-Trend Solarenergie: ich meine jetzt nicht Solaranlagen zu verkaufen oder installieren (da gibt es schon viele), sondern Geschäftsmodelle, wo früher die Stromkosten zu hoch waren, jetzt rentabel sind, wenn man mit Solarenergie arbeitet. Die Anlagen und Komponenten werden immer billiger. Welche Geschäftsmodelle kommen in Frage? Sorry, jetzt solltest du mal dein Gehirn anstrengen.
Ich komme aus der Energiebranche und bin da bei Deiner Idee sofort hellhörig geworden: das halte ich für Branchenfremde ohne Erfahrung für eine massive Überforderung, nicht böse sein.

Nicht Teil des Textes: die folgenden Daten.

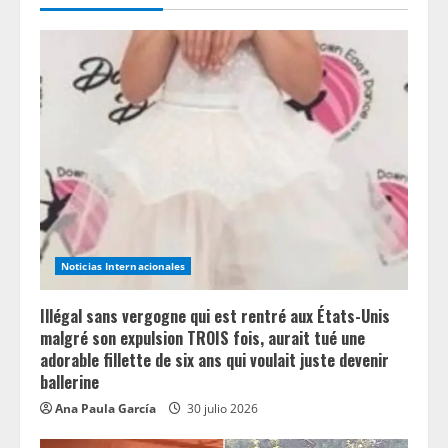
e
R
e
a
d
i
n
Noticias Internacionales
g
Illégal sans vergogne qui est rentré aux États-Unis
malgré son expulsion TROIS fois, aurait tué une
adorable fillette de six ans qui voulait juste devenir
ballerine
Ana Paula García
30 julio 2026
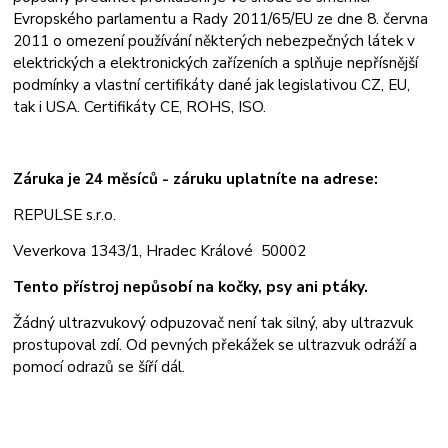
Evropského parlamentu a Rady 2011/65/EU ze dne 8. června
2011 o omezení používání některých nebezpečných látek v
elektrických a elektronických zařízeních a splňuje nepřísnější
podmínky a vlastní certifikáty dané jak legislativou CZ, EU,
tak i USA. Certifikáty CE, ROHS, ISO.
Záruka je 24 měsíců - záruku uplatníte na adrese:
REPULSE s.r.o.
Veverkova 1343/1, Hradec Králové 50002
Tento přístroj nepůsobí na kočky, psy ani ptáky.
Žádný ultrazvukový odpuzovač není tak silný, aby ultrazvuk
prostupoval zdí. Od pevných překážek se ultrazvuk odráží a
pomocí odrazů se šíří dál.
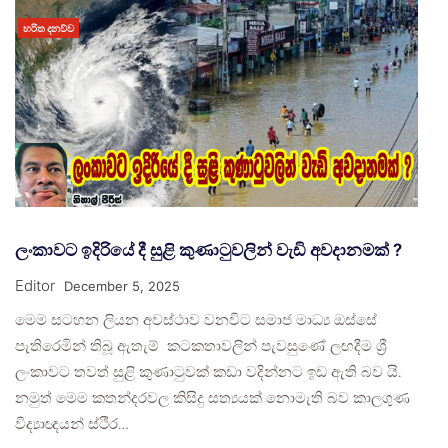
හරිත දනව්ව
ලංකාවට ඉදිරියේ දී සුළි කුණාටුවලින් වැඩි අවදානමක් ?
Editor
December 5, 2025
මෙම සටහන ලියන අවස්ථාව වනවිට සමාජ මාධ්‍ය ඔස්සේ
පැතිරෙමින් තිබූ ඇතැම් කටකතාවලින් පැවසුණේ ලඟදීම ශ්‍රී
ලංකාවට තවත් සුළි කුණාටුවක් කඩා වදින්නට ඉඩ ඇති බව යි.
නමුත් මෙම කතන්දරවල කිසිදු සත්‍යයක් නොමැති බව කාලගුණ
විද්‍යාඥයන් ස්ථිර…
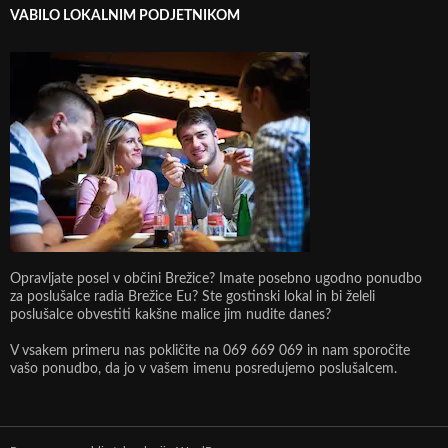
VABILO LOKALNIM PODJETNIKOM
Opravljate posel v občini Brežice? Imate posebno ugodno ponudbo
za poslušalce radia Brežice Eu? Ste gostinski lokal in bi želeli
poslušalce obvestiti kakšne malice jim nudite danes?
V vsakem primeru nas pokličite na 069 669 069 in nam sporočite
vašo ponudbo, da jo v vašem imenu posredujemo poslušalcem.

Bei den anderen Dingen, kann ich nichts sagen. Nachdem ich begann für mich ein Balkonkraftwerk in meinem Condo in Pattaya zu planen, was ich schnell wieder aufgab da Parameter nicht hinhauen, hat mich die Eigentümergemeinschaft auf eine Verwirklichung auf dem Dach angesprochen und ein Immobilienagent darauf, dass ich das doch serienmäßig in Projekte integrieren könnte um den Marktwert der Objekte zu pushen...
Ich habe abgewunken...
An diesem Beispiel kann ich mal sehr explizit darlegen, warum und wie massiv hier Dinge nicht in den Blickwinkel geraten können... für eine Geschäftsidee. Nur exemplarisch, weil ich schlicht von den anderen Idee null verstehe.
Das Thema Solar in Thailand wirkt auf den ersten Blick sehr attraktiv. Viel Sonne, steigender Strombedarf und sinkende PV-Kosten sprechen dafür. Wenn man genauer hinschaut, ist es aber kein einfacher Markt, sondern ein stark reguliertes System mit vielen Besonderheiten.
Der Strompreis für Endkunden liegt grob bei 4 bis 5 THB pro kWh, also etwa 0,10 bis 0,13 Euro. Die Erzeugungskosten dahinter liegen ungefähr bei Gas mit 2 bis 4 THB pro kWh, Kohle bei etwa 2 bis 3,5 THB pro kWh und Solar je nach Projekt bei rund 1,5 bis 3 THB pro kWh. Technisch wäre Solar damit oft im Vorteil, aber dieser Vorteil kommt nicht direkt im Strompreis an.
Wichtig ist, dass Thailand keinen echten freien Merit Order Strommarkt wie in Europa hat, in dem sich der Preis stündlich über Angebot und Nachfrage bildet.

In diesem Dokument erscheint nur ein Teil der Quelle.